А потом ярл поведал, что в последний день, когда душа епископа Вильяльма еще не покинула его бренного тела, ему было видение, и мне показалось, будто сильная рука вырвала меня из моей земной оболочки и вознесла в Богу. Святой Олав, самый близкий Богу человек, явился к ярлу и говорил с ним. Он сказал, что епископ Вильям отныне тоже станет святым и сядет на небесном престоле рядом с Богом в качестве его помощника и заступника всех нас, кто еще числится в живых. И потому у этих островов будет не один святой заступник, а два, и это благословение Божье! Святой Олав, избранный среди людей, взял двоих из нас себе в оруженосцы — мы живем в кругу избранных, и в этом — наше благословение, наше величие, давайте же опустимся на колени и вознесем к Богу свои молитвы… И ярл опустился на колени.
Я видел лицо Сверрира, оно сияло, он стоял на коленях и молился. И вдруг, тогда я не понял этого, а теперь понимаю, меня охватило неприятное чувство, подобное мутному потоку, несущемуся в море.

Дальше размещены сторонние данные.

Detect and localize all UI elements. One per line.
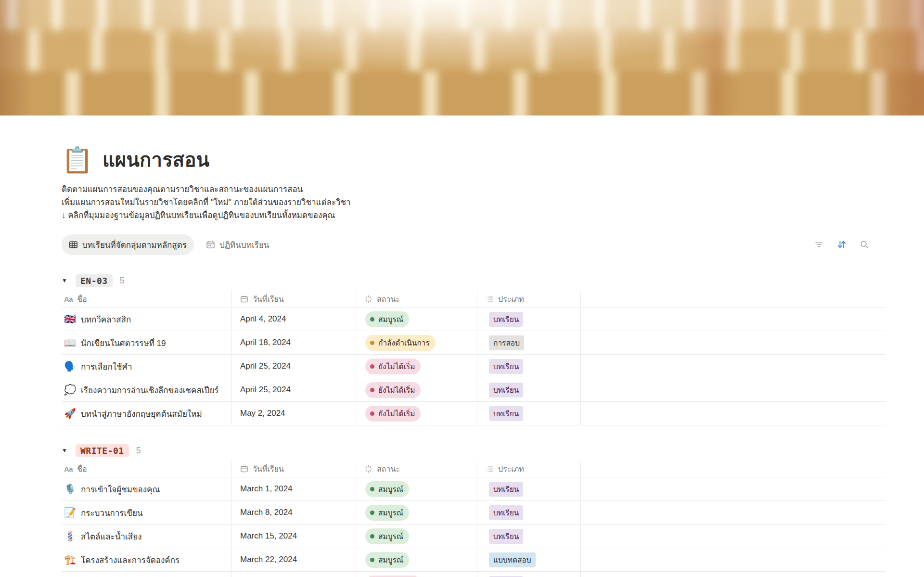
- cell-empty: [581, 501, 886, 525]
- cell-name[interactable]: 🇬🇧 บทกวีคลาสสิก: [62, 308, 232, 331]
- thought-balloon-icon: 💭: [64, 385, 76, 395]
- cell-type[interactable]: บทเรียน: [477, 402, 581, 425]
- column-header-name[interactable]: Aa ชื่อ: [62, 461, 232, 477]
- column-header-date[interactable]: วันที่เรียน: [232, 291, 356, 308]
- date-value: March 22, 2024: [240, 555, 297, 564]
- page-description: ติดตามแผนการสอนของคุณตามรายวิชาและสถานะข…: [62, 183, 886, 222]
- cell-status[interactable]: ยังไม่ได้เริ่ม: [356, 402, 477, 425]
- lesson-title: โครงสร้างและการจัดองค์กร: [81, 553, 180, 566]
- cell-date[interactable]: March 15, 2024: [232, 525, 356, 548]
- collapse-triangle-icon[interactable]: ▼: [62, 447, 68, 454]
- date-value: April 4, 2024: [240, 314, 286, 324]
- status-pill: สมบูรณ์: [365, 505, 409, 521]
- lesson-title: บทนำสู่ภาษาอังกฤษยุคต้นสมัยใหม่: [81, 407, 202, 420]
- speaking-head-icon: 🗣️: [64, 361, 76, 371]
- cell-status[interactable]: กำลังดำเนินการ: [356, 331, 477, 355]
- cell-empty: [581, 477, 886, 501]
- cell-empty: [581, 572, 886, 577]
- cell-type[interactable]: บทเรียน: [477, 477, 581, 501]
- cell-status[interactable]: สมบูรณ์: [356, 525, 477, 548]
- table-row[interactable]: 🚀 บทนำสู่ภาษาอังกฤษยุคต้นสมัยใหม่ May 2,…: [62, 402, 886, 425]
- group-header: ▼ WRITE-01 5: [62, 440, 886, 461]
- cell-date[interactable]: April 25, 2024: [232, 355, 356, 378]
- cell-date[interactable]: March 22, 2024: [232, 548, 356, 572]
- table-row[interactable]: 🔬 การวิจัยและการอ้างอิง March 29, 2024 ย…: [62, 572, 886, 577]
- cell-status[interactable]: สมบูรณ์: [356, 308, 477, 331]
- table-row[interactable]: 💭 เรียงความการอ่านเชิงลึกของเชคสเปียร์ A…: [62, 378, 886, 402]
- group-en-03: ▼ EN-03 5 Aa ชื่อ วั: [62, 270, 886, 425]
- table-row[interactable]: 🎙️ การเข้าใจผู้ชมของคุณ March 1, 2024 สม…: [62, 477, 886, 501]
- column-label: ชื่อ: [77, 463, 87, 475]
- column-label: วันที่เรียน: [253, 293, 284, 305]
- group-name-pill[interactable]: WRITE-01: [76, 444, 129, 457]
- column-header-type[interactable]: ประเภท: [477, 291, 581, 308]
- cell-name[interactable]: 🎙️ การเข้าใจผู้ชมของคุณ: [62, 477, 232, 501]
- cell-status[interactable]: ยังไม่ได้เริ่ม: [356, 378, 477, 402]
- filter-icon[interactable]: [814, 240, 824, 249]
- cell-date[interactable]: April 18, 2024: [232, 331, 356, 355]
- cell-name[interactable]: 📖 นักเขียนในศตวรรษที่ 19: [62, 331, 232, 355]
- cell-date[interactable]: March 29, 2024: [232, 572, 356, 577]
- cell-name[interactable]: 💭 เรียงความการอ่านเชิงลึกของเชคสเปียร์: [62, 378, 232, 402]
- collapse-triangle-icon[interactable]: ▼: [62, 277, 68, 284]
- column-header-type[interactable]: ประเภท: [477, 461, 581, 477]
- date-value: March 1, 2024: [240, 484, 293, 494]
- text-icon: Aa: [64, 295, 73, 303]
- cell-name[interactable]: 🏗️ โครงสร้างและการจัดองค์กร: [62, 548, 232, 572]
- cell-type[interactable]: บทเรียน: [477, 572, 581, 577]
- column-header-status[interactable]: สถานะ: [356, 291, 477, 308]
- cell-type[interactable]: บทเรียน: [477, 501, 581, 525]
- crane-icon: 🏗️: [64, 555, 76, 564]
- cell-date[interactable]: March 1, 2024: [232, 477, 356, 501]
- status-pill: สมบูรณ์: [365, 552, 409, 568]
- cell-name[interactable]: 🚀 บทนำสู่ภาษาอังกฤษยุคต้นสมัยใหม่: [62, 402, 232, 425]
- search-icon[interactable]: [860, 240, 869, 249]
- cell-name[interactable]: 🔬 การวิจัยและการอ้างอิง: [62, 572, 232, 577]
- column-header-empty: [581, 291, 886, 308]
- cell-date[interactable]: March 8, 2024: [232, 501, 356, 525]
- calendar-icon: [240, 465, 248, 473]
- cell-status[interactable]: ยังไม่ได้เริ่ม: [356, 572, 477, 577]
- cell-type[interactable]: แบบทดสอบ: [477, 548, 581, 572]
- status-label: สมบูรณ์: [378, 530, 403, 542]
- table-row[interactable]: 🗣️ การเลือกใช้คำ April 25, 2024 ยังไม่ได…: [62, 355, 886, 378]
- cell-name[interactable]: 💈 สไตล์และน้ำเสียง: [62, 525, 232, 548]
- cell-type[interactable]: การสอบ: [477, 331, 581, 355]
- table-row[interactable]: 📖 นักเขียนในศตวรรษที่ 19 April 18, 2024 …: [62, 331, 886, 355]
- column-header-name[interactable]: Aa ชื่อ: [62, 291, 232, 308]
- type-pill: บทเรียน: [489, 312, 523, 327]
- column-header-status[interactable]: สถานะ: [356, 461, 477, 477]
- cell-type[interactable]: บทเรียน: [477, 355, 581, 378]
- sort-icon[interactable]: [836, 239, 847, 250]
- group-header: ▼ EN-03 5: [62, 270, 886, 291]
- status-pill: ยังไม่ได้เริ่ม: [365, 576, 421, 577]
- cell-type[interactable]: บทเรียน: [477, 525, 581, 548]
- group-count: 5: [120, 276, 125, 286]
- table-row[interactable]: 🇬🇧 บทกวีคลาสสิก April 4, 2024 สมบูรณ์ บท…: [62, 308, 886, 331]
- status-label: กำลังดำเนินการ: [378, 337, 430, 349]
- cell-type[interactable]: บทเรียน: [477, 378, 581, 402]
- table-row[interactable]: 📝 กระบวนการเขียน March 8, 2024 สมบูรณ์ บ…: [62, 501, 886, 525]
- tab-lesson-calendar[interactable]: ปฏิทินบทเรียน: [199, 234, 277, 255]
- group-name-pill[interactable]: EN-03: [76, 274, 113, 287]
- status-dot-icon: [370, 317, 374, 321]
- status-dot-icon: [370, 534, 374, 539]
- cell-status[interactable]: สมบูรณ์: [356, 501, 477, 525]
- cell-date[interactable]: April 25, 2024: [232, 378, 356, 402]
- cell-date[interactable]: April 4, 2024: [232, 308, 356, 331]
- cell-status[interactable]: สมบูรณ์: [356, 477, 477, 501]
- cell-date[interactable]: May 2, 2024: [232, 402, 356, 425]
- table-row[interactable]: 💈 สไตล์และน้ำเสียง March 15, 2024 สมบูรณ…: [62, 525, 886, 548]
- cell-status[interactable]: ยังไม่ได้เริ่ม: [356, 355, 477, 378]
- cell-empty: [581, 548, 886, 572]
- status-dot-icon: [370, 487, 374, 491]
- tab-grouped-lessons[interactable]: บทเรียนที่จัดกลุ่มตามหลักสูตร: [62, 234, 194, 255]
- cell-name[interactable]: 🗣️ การเลือกใช้คำ: [62, 355, 232, 378]
- cell-name[interactable]: 📝 กระบวนการเขียน: [62, 501, 232, 525]
- table-row[interactable]: 🏗️ โครงสร้างและการจัดองค์กร March 22, 20…: [62, 548, 886, 572]
- lessons-table: Aa ชื่อ วันที่เรียน: [62, 291, 886, 425]
- cell-status[interactable]: สมบูรณ์: [356, 548, 477, 572]
- cell-type[interactable]: บทเรียน: [477, 308, 581, 331]
- column-header-date[interactable]: วันที่เรียน: [232, 461, 356, 477]
- column-label: ประเภท: [498, 463, 524, 475]
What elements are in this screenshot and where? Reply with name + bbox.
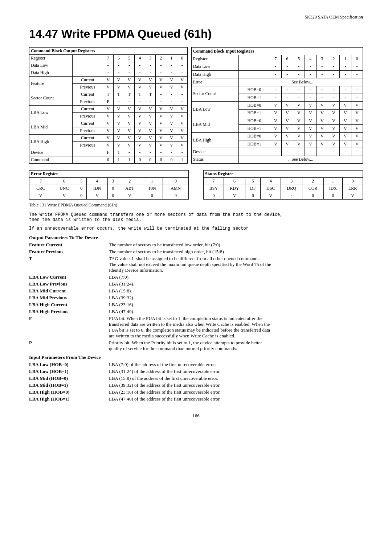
table-cell: LBA High (191, 132, 239, 148)
table-cell: - (328, 63, 339, 70)
table-spacer (192, 170, 200, 200)
table-cell: - (166, 62, 177, 69)
table-cell: - (135, 62, 145, 69)
table-cell: UNC (52, 185, 76, 192)
table-cell: - (293, 148, 305, 156)
table-cell: - (145, 98, 156, 106)
table-cell: V (270, 117, 281, 124)
table-cell: V (305, 109, 316, 117)
table-cell: 0 (302, 192, 323, 200)
table-cell: - (103, 62, 113, 69)
table-cell: V (339, 132, 351, 140)
table-cell: V (339, 117, 351, 124)
table-cell: DRQ (281, 185, 302, 192)
table-cell: 3 (316, 55, 328, 63)
table-cell: 6 (52, 178, 76, 185)
param-label: LBA Low Current (29, 274, 109, 280)
table-cell: V (177, 120, 187, 127)
table-cell: - (177, 69, 187, 77)
table-cell: V (124, 135, 134, 142)
param-label: Feature Previous (29, 249, 109, 255)
table-cell: - (177, 62, 187, 69)
table-cell: 0 (156, 156, 166, 164)
table-cell: V (351, 140, 363, 148)
table-cell: 0 (163, 192, 188, 200)
table-cell: V (293, 132, 305, 140)
param-value: LBA (7:0). (109, 274, 363, 280)
table-cell: Current (72, 135, 103, 142)
table-cell: - (281, 192, 302, 200)
table-cell: Previous (72, 84, 103, 91)
table-cell: V (118, 192, 141, 200)
table-cell: V (156, 106, 166, 113)
table-cell: 1 (166, 55, 177, 62)
param-value: LBA (31:24) of the address of the first … (109, 369, 363, 374)
table-cell: V (124, 127, 134, 135)
param-row: LBA High Previous LBA (47:40). (29, 309, 363, 315)
table-cell: 6 (281, 55, 293, 63)
table-cell: V (293, 102, 305, 109)
table-cell: HOB=0 (239, 117, 270, 124)
table-cell: 2 (118, 178, 141, 185)
table-cell: V (156, 113, 166, 120)
table-cell: T (124, 91, 134, 98)
main-tables-container: Command Block Output Registers Register … (29, 47, 363, 164)
table-cell: V (281, 102, 293, 109)
table-cell: - (177, 91, 187, 98)
output-table-header: Command Block Output Registers (29, 48, 188, 55)
table-cell: Status (191, 156, 239, 163)
table-cell: V (135, 142, 145, 149)
table-cell: Current (72, 91, 103, 98)
table-cell: 1 (113, 156, 124, 164)
table-cell: RDY (224, 185, 245, 192)
table-cell: V (351, 125, 363, 132)
table-cell: - (316, 63, 328, 70)
table-cell: - (145, 62, 156, 69)
table-cell: Register (191, 55, 239, 63)
table-cell: - (124, 98, 134, 106)
table-cell: 7 (203, 178, 224, 185)
table-cell: V (113, 106, 124, 113)
table-cell: V (113, 77, 124, 84)
table-cell: Data High (191, 70, 239, 78)
param-row: F FUA bit. When the FUA bit is set to 1,… (29, 316, 363, 339)
page-number: 166 (29, 413, 363, 419)
table-cell: V (103, 77, 113, 84)
table-cell: 1 (113, 149, 124, 156)
table-cell: Previous (72, 127, 103, 135)
table-cell: V (328, 109, 339, 117)
table-cell: V (156, 127, 166, 135)
table-cell: V (305, 140, 316, 148)
table-cell: V (281, 117, 293, 124)
table-cell: HOB=0 (239, 86, 270, 94)
table-cell: - (281, 86, 293, 94)
table-cell: V (135, 84, 145, 91)
table-cell: V (156, 77, 166, 84)
param-value: The number of sectors to be transferred … (109, 249, 363, 255)
param-row: LBA Low Current LBA (7:0). (29, 274, 363, 280)
table-cell: V (113, 127, 124, 135)
table-cell: V (166, 135, 177, 142)
table-cell: - (293, 63, 305, 70)
error-register-table: Error Register 7 6 5 4 3 2 1 0 CRC UNC 0… (29, 170, 189, 200)
table-cell: 1 (323, 178, 342, 185)
table-cell: V (103, 135, 113, 142)
table-cell: V (328, 125, 339, 132)
param-value: TAG value. It shall be assigned to be di… (109, 256, 363, 273)
table-cell: V (316, 109, 328, 117)
table-cell: V (135, 77, 145, 84)
table-cell: Device (29, 149, 73, 156)
document-title: 5K320 SATA OEM Specification (305, 15, 363, 20)
table-cell: - (270, 94, 281, 101)
table-cell: V (351, 102, 363, 109)
table-cell: V (261, 192, 281, 200)
table-cell: 0 (163, 178, 188, 185)
table-cell: - (156, 149, 166, 156)
table-cell: V (156, 135, 166, 142)
table-cell: IDN (87, 185, 108, 192)
param-row: P Priority bit. When the Priority bit is… (29, 340, 363, 352)
table-cell: - (270, 148, 281, 156)
table-cell: V (103, 127, 113, 135)
table-cell: V (339, 125, 351, 132)
table-cell: ABT (118, 185, 141, 192)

В ту ночь мы не спали, йомфру Кристин, думаю, в Киркьювоге вообще никто не спал в ту ночь. Мы попытались пробиться к главному алтарю и помолиться там, но в церкви было столько народу, что нам это не удалось. Вместо этого мы ушли из селения в луга, мы вдвоем. Над вершинами гор и над островами светила луна, ветер ласково гладил наши лица. Но мы молчали.
Потом Сверрир сказал, что, когда ярл говорил о своей встрече со святым Олавом, он сам тоже увидел святого Олава. Это не мог быть никто другой, перед лицом Сверрира возникло его лицо, их губы почти касались, глаза смотрели в глаза, казалось, отец целует сына. Губы зашевелились, святой что-то сказал, но что именно покойный конунг сказал Сверриру? Когда Сверрир смотрел на меня, лицо его светилось.
Это лицо, йомфру Кристин, до сих пор живет в моей памяти — честное, осиянное светом всемогущего Бога. Грешное и в то же время нежное лицо умного человека, умевшего так безошибочно выбирать нужное время, что все похвалы умирают у меня на языке прежде, чем я успеваю произнести их.
Мы пошли обратно в Киркьювог, но потом повернули и снова пошли в луга, где блеяли овцы, и ветер с моря принес нам успокоение. Сверрир сказал:
— Его губы говорили мне!.. Я и сейчас слышу их шепот, он словно поет у меня в ушах. Можешь помолиться вместе со мной?
Мы опустились на колени среди вереска и мха и стали молиться, и когда мы поднялись и молча стояли в лучах лунного света, Сверрир сказал:
— Я снова увидел его… Он сказал: Я умею выбирать своих людей…
Йомфру Кристин, Олав Святой умел выбирать своих людей. Мы со Сверриром вернулись в Киркьювог. На другой день тонкогубый священник передал нам, что ярл Харальд готов оказать нам милость и принять нас для короткой беседы на следующее утро. Мы должны помнить: в нашем распоряжении будет мало времени, и мы поступим разумно, если хорошо продумаем каждое слово.